WHAT TO PRODUCE:
Write the data out again exactly, with no pictures.

LISTED ENTRIES:

[Start of Attachment]

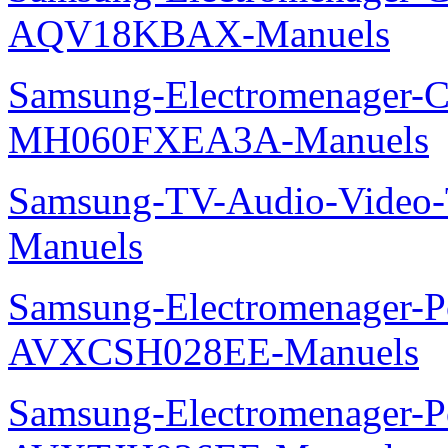
AQV18KBAX-Manuels
Samsung-Electromenager-Cli
MH060FXEA3A-Manuels
Samsung-TV-Audio-Vide
Manuels
Samsung-Electromenager-P
AVXCSH028EE-Manuels
Samsung-Electromenager-P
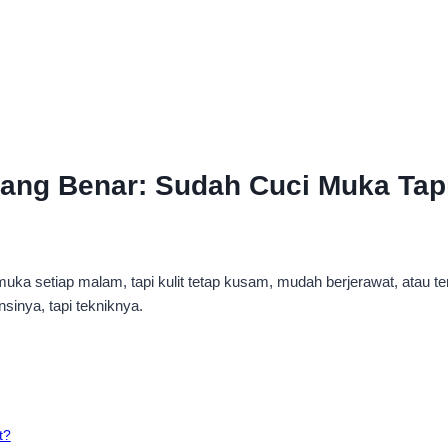
ang Benar: Sudah Cuci Muka Tap
 muka setiap malam, tapi kulit tetap kusam, mudah berjerawat, atau t
nsinya, tapi tekniknya.
t?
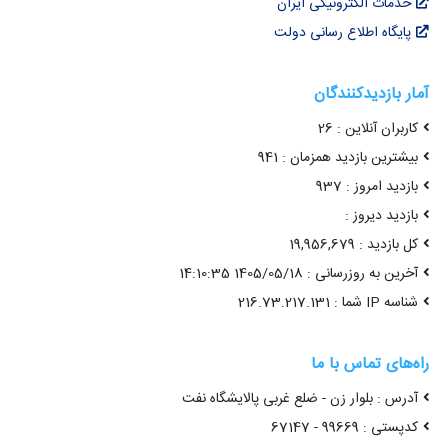
خدمات الکترونیکی ایران
پایگاه اطلاع رسانی دولت
آمار بازدیدکنندگان
کاربران آنلاین : 26
بیشترین بازدید همزمان : 941
بازدید امروز : 937
بازدید دیروز :
کل بازدید : 19,956,679
آخرین به روزرسانی : 1405/05/18 14:10:35
شناسه IP شما : 216.73.217.131
راه‌های تماس با ما
آدرس : بلوار زن - ضلع غربی پالایشگاه نفت
کدپستی : 99669 - 67147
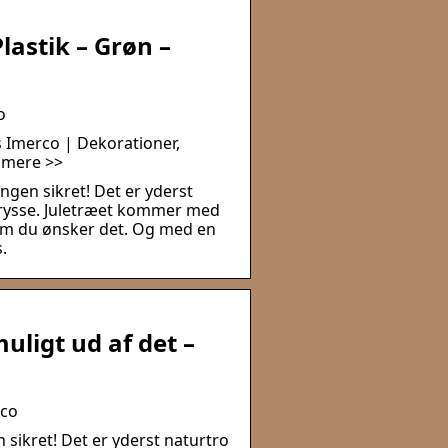
lastik – Grøn –
o
s Imerco | Dekorationer,
 mere >>
gen sikret! Det er yderst
drysse. Juletræet kommer med
esom du ønsker det. Og med en
.
uligt ud af det –
rco
sikret! Det er yderst naturtro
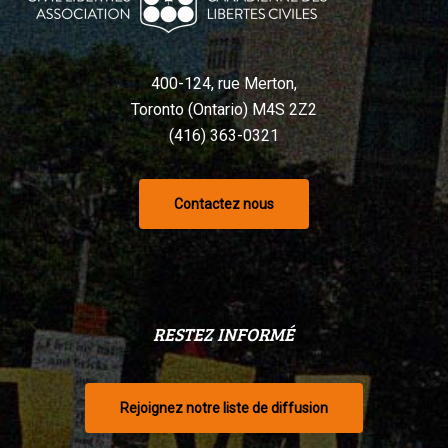
400-124, rue Merton,
Toronto (Ontario) M4S 2Z2
(416) 363-0321
Contactez nous
RESTEZ INFORMÉ
Rejoignez notre liste de diffusion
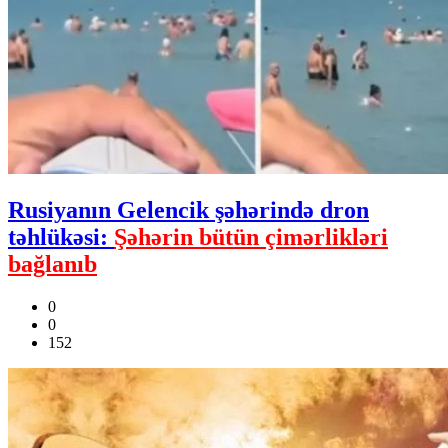
Rusiyanın Gelencik şəhərində dron
təhlükəsi:
Şəhərin bütün çimərlikləri
bağlanıb
0
0
152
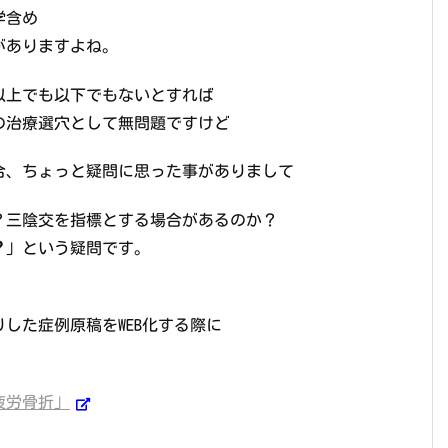
学含め
がありますよね。
以上でも以下でもないとすれば
の治療選穴として無問題ですけど
合、ちょっと疑問に思った事がありまして
？三陰交を指標とする場合があるのか？
？
」という疑問です。
した症例原稿をWEB化する際に
疲労骨折」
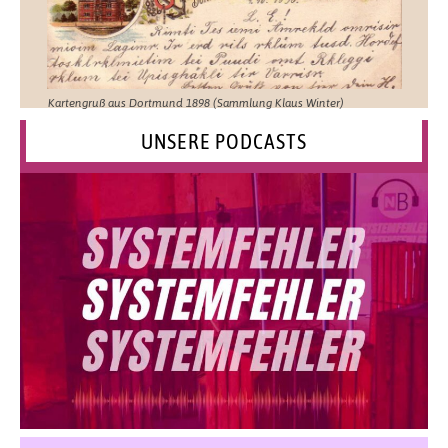
Kartengruß aus Dortmund 1898 (Sammlung Klaus Winter)
UNSERE PODCASTS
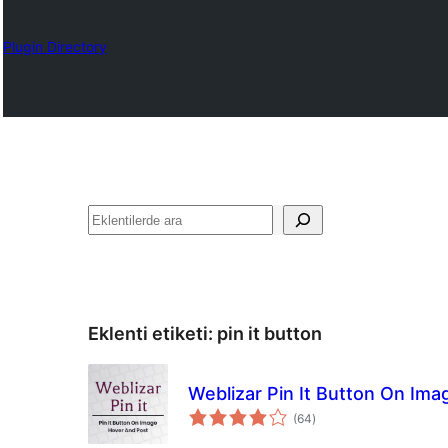
Plugin Directory
Ara
Eklenti etiketi:
pin it button
Weblizar Pin It Button On Im
toplam
(64
)
puan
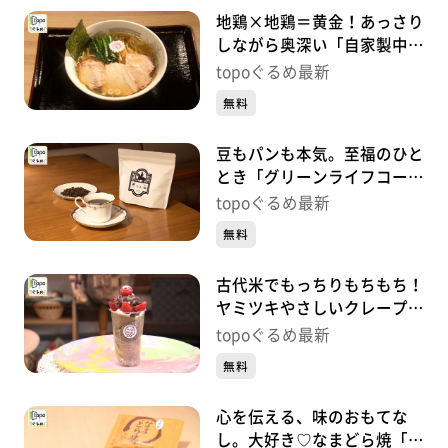
地鶏×地鶏＝黄金！あっさり
しながら奥深い「自家製中華
そば つむぎ」（多賀城市下
topoぐるめ最新
馬）#441【topoぐるめ】
無料
豆もパンも本気。至福のひと
とき「グリーンライフコーヒ
ーロースター」（多賀城市高
topoぐるめ最新
橋）#440【topoぐるめ】
無料
古代米でもっちりもちもち！
ヤミツキやさしいクレープ
「和歌珈琲」（多賀城市留ケ
topoぐるめ最新
谷）#439【topoぐるめ】
無料
心を伝える、味のおもてな
し。大好き♡なまどら焼「榮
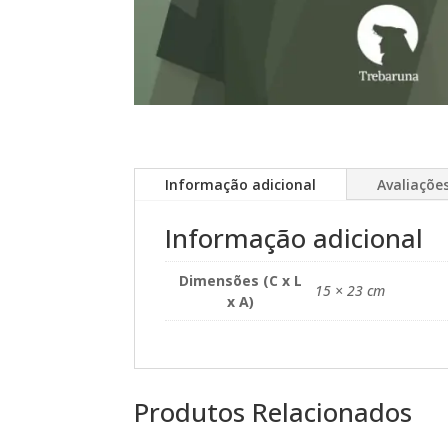
Informação adicional
Avaliações
Informação adicional
Dimensões (C x L
15 × 23 cm
x A)
Produtos Relacionados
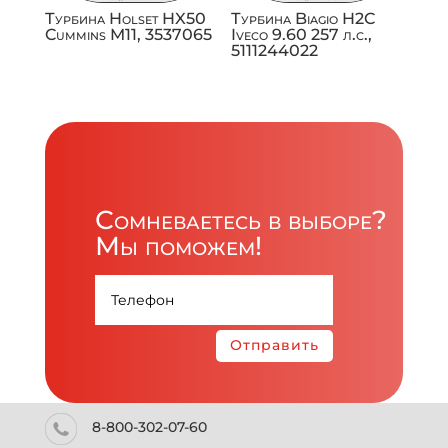
Турбина Holset HX50
Турбина Biagio H2C
Cummins M11, 3537065
Iveco 9.60 257 л.с.,
5111244022
Сомневаетесь в выборе?
Мы поможем!
Отправить
8-800-302-07-60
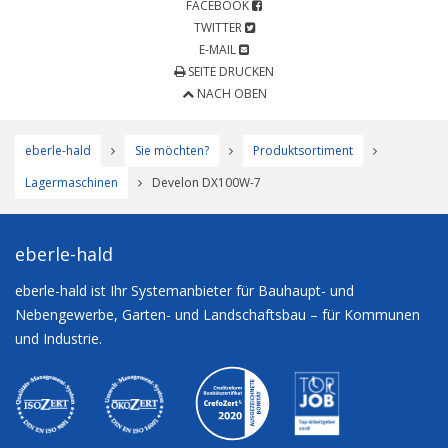
FACEBOOK
TWITTER
E-MAIL
SEITE DRUCKEN
NACH OBEN
eberle-hald
Sie möchten?
Produktsortiment
Lagermaschinen
Develon DX100W-7
eberle-hald
eberle-hald ist Ihr Systemanbieter für Bauhaupt- und
Nebengewerbe, Garten- und Landschaftsbau – für Kommunen
und Industrie.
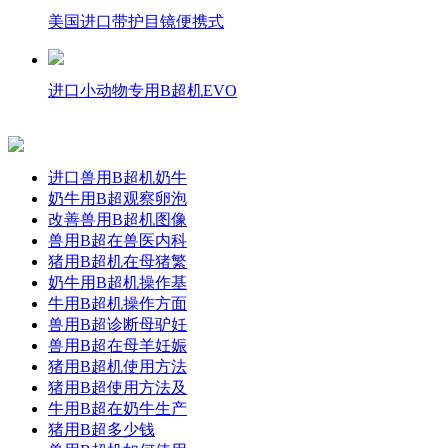
美国进口带护目镜便携式
进口小动物专用B超机EVO
进口兽用B超机奶牛
奶牛用B超观察卵泡
改善兽用B超机图像
兽用B超在兽医内科
猪用B超机在母猪繁
奶牛用B超机操作基
牛用B超机操作方面
兽用B超诊断母驴妊
兽用B超在母羊妊娠
猪用B超机使用方法
猪用B超使用方法及
牛用B超在奶牛生产
猪用B超多少钱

[End of Attachment]

RESULT OF THE TASK:
AQV18KBAX-Manuels
Samsung-Electromenager-Cli
MH060FXEA3A-Manuels
Samsung-TV-Audio-Vide
Manuels
Samsung-Electromenager-P
AVXCSH028EE-Manuels
Samsung-Electromenager-P
ang Benar: Sudah Cuci Muka Tap
 muka setiap malam, tapi kulit tetap kusam, mudah berjerawat, atau t
nsinya, tapi tekniknya.
t?
خدمات الکترونیکی ایران
پایگاه اطلاع رسانی دولت
آمار بازدیدکنندگان
کاربران آنلاین : 26
بیشترین بازدید همزمان : 941
بازدید امروز : 937
بازدید دیروز :
کل بازدید : 19,956,679
آخرین به روزرسانی : 1405/05/18 14:10:35
شناسه IP شما : 216.73.217.131
راه‌های تماس با ما
آدرس : بلوار زن - ضلع غربی پالایشگاه نفت
کدپستی : 99669 - 67147
lastik – Grøn –
o
s Imerco | Dekorationer,
 mere >>
gen sikret! Det er yderst
drysse. Juletræet kommer med
esom du ønsker det. Og med en
.
uligt ud af det –
rco
sikret! Det er yderst naturtro
400-124, rue Merton,
Toronto (Ontario) M4S 2Z2
(416) 363-0321
Contactez nous
RESTEZ INFORMÉ
Rejoignez notre liste de diffusion
Rusiyanın Gelencik şəhərində dron
təhlükəsi:
Şəhərin bütün çimərlikləri
bağlanıb
0
0
152
学含め
がありますよね。
以上でも以下でもないとすれば
の治療選穴として無問題ですけど
合、ちょっと疑問に思った事がありまして
？三陰交を指標とする場合があるのか？
？
」という疑問です。
した症例原稿をWEB化する際に
疲労骨折」
Kartengruß aus Dortmund 1898 (Sammlung Klaus Winter)
UNSERE PODCASTS
Plugin Directory
Ara
Eklenti etiketi:
pin it button
Weblizar Pin It Button On Im
toplam
(64
)
puan
地鶏×地鶏＝黄金！あっさり
しながら奥深い「自家製中華
そば つむぎ」（多賀城市下
topoぐるめ最新
馬）#441【topoぐるめ】
無料
豆もパンも本気。至福のひと
とき「グリーンライフコーヒ
ーロースター」（多賀城市高
topoぐるめ最新
橋）#440【topoぐるめ】
無料
古代米でもっちりもちもち！
ヤミツキやさしいクレープ
「和歌珈琲」（多賀城市留ケ
topoぐるめ最新
谷）#439【topoぐるめ】
無料
心を伝える、味のおもてな
し。大好き♡なまどら焼「榮
Informação adicional
Avaliações
Informação adicional
Dimensões (C x L
15 × 23 cm
x A)
Produtos Relacionados
Турбина Holset HX50
Турбина Biagio H2C
Cummins M11, 3537065
Iveco 9.60 257 л.с.,
5111244022
Сомневаетесь в выборе?
Мы поможем!
Отправить
8-800-302-07-60
FACEBOOK
TWITTER
E-MAIL
SEITE DRUCKEN
NACH OBEN
eberle-hald
Sie möchten?
Produktsortiment
Lagermaschinen
Develon DX100W-7
eberle-hald
eberle-hald ist Ihr Systemanbieter für Bauhaupt- und
Nebengewerbe, Garten- und Landschaftsbau – für Kommunen
und Industrie.
美国进口带护目镜便携式
进口小动物专用B超机EVO
进口兽用B超机奶牛
奶牛用B超观察卵泡
改善兽用B超机图像
兽用B超在兽医内科
猪用B超机在母猪繁
奶牛用B超机操作基
牛用B超机操作方面
兽用B超诊断母驴妊
兽用B超在母羊妊娠
猪用B超机使用方法
猪用B超使用方法及
牛用B超在奶牛生产
猪用B超多少钱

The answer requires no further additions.